Dense Regression Activation Maps For Lesion Segmentation in CT scans of COVID-19 patients
Weiyi Xie, Colin Jacobs, Jean-Paul Charbonnier, Bram van Ginneken

TL;DR
This paper introduces a weakly-supervised method using dense regression activation maps and an attention module for accurate lesion segmentation in COVID-19 CT scans, reducing annotation costs and improving segmentation accuracy.
Contribution
The authors propose a novel dense regression activation map approach combined with an attention module for lesion segmentation, outperforming traditional CAM-based methods.
Findings
Achieved 70.2% Dice coefficient on COVID-19 CT scans.
Outperformed CAM-based baseline with 48.6% Dice coefficient.
Demonstrated effectiveness with 90 subjects.
Abstract
Automatic lesion segmentation on thoracic CT enables rapid quantitative analysis of lung involvement in COVID-19 infections.

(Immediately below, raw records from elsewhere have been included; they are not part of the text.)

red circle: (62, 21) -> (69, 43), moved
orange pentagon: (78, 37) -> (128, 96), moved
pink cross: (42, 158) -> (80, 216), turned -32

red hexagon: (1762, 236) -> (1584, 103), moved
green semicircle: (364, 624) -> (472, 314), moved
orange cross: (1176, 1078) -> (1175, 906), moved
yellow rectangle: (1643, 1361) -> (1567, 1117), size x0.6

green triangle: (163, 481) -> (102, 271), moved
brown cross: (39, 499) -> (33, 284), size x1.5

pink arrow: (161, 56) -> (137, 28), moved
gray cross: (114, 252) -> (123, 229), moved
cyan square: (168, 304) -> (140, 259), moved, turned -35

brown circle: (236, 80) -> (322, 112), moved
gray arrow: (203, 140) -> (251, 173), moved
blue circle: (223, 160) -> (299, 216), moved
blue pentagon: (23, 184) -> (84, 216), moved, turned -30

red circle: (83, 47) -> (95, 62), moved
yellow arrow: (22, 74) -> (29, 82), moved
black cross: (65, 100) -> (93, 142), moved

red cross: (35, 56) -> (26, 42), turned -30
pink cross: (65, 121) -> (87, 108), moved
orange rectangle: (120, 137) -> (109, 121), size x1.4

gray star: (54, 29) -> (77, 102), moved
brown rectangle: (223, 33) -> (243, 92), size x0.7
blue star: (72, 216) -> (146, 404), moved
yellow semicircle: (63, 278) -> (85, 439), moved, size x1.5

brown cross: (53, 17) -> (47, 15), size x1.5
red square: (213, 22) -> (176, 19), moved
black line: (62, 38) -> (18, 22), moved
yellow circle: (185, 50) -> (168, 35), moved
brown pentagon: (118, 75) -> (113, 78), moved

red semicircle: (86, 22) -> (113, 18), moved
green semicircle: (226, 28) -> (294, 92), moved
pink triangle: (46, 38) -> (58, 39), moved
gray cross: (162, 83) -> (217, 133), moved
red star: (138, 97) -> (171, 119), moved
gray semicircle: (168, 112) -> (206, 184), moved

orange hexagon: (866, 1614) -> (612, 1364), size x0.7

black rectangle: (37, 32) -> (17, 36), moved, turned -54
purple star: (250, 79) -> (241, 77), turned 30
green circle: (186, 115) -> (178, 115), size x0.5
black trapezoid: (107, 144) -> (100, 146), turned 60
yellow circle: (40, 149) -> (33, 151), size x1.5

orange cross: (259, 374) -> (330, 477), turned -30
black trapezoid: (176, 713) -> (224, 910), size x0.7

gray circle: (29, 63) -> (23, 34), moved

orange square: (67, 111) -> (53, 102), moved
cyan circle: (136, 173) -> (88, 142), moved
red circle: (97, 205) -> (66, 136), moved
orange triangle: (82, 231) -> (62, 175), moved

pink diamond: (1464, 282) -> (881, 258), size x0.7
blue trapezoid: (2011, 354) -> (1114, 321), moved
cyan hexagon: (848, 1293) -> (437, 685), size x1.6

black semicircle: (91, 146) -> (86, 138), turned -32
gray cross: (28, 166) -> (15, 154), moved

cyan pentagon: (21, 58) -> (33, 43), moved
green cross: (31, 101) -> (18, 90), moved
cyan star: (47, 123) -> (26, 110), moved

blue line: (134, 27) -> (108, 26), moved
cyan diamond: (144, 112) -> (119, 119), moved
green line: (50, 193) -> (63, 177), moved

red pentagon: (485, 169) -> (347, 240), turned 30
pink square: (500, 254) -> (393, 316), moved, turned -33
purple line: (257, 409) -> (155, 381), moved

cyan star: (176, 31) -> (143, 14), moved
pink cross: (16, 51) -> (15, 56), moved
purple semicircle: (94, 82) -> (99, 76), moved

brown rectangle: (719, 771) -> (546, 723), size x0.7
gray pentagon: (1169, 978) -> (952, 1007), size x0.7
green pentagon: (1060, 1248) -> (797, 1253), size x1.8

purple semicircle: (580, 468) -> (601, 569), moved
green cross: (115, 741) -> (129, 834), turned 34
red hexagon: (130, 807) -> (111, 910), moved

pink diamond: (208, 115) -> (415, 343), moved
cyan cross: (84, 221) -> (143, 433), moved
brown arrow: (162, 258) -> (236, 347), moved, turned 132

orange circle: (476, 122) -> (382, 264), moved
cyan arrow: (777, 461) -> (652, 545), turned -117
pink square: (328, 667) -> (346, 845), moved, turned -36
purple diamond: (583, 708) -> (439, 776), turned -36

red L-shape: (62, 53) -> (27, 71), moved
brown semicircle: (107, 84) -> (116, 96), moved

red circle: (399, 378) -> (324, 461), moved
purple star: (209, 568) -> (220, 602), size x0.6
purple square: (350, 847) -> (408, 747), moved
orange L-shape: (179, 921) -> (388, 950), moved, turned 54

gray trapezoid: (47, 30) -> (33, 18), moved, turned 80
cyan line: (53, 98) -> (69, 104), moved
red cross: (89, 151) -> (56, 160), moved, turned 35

However, obtaining a large amount of voxel-level annotations for training segmentation networks is prohibitively expensive. Therefore, we propose a weakly-supervised segmentation method based on dense regression activation maps (dRAMs). Most weakly-supervised segmentation approaches exploit class activation maps (CAMs) to localize objects. However, because CAMs were trained for classification, they do not align precisely with the object segmentations. Instead, we produce high-resolution activation maps using dense features from a segmentation network that was trained to estimate a per-lobe lesion percentage. In this way, the network can exploit knowledge regarding the required lesion volume. In addition, we propose an attention neural network module to refine…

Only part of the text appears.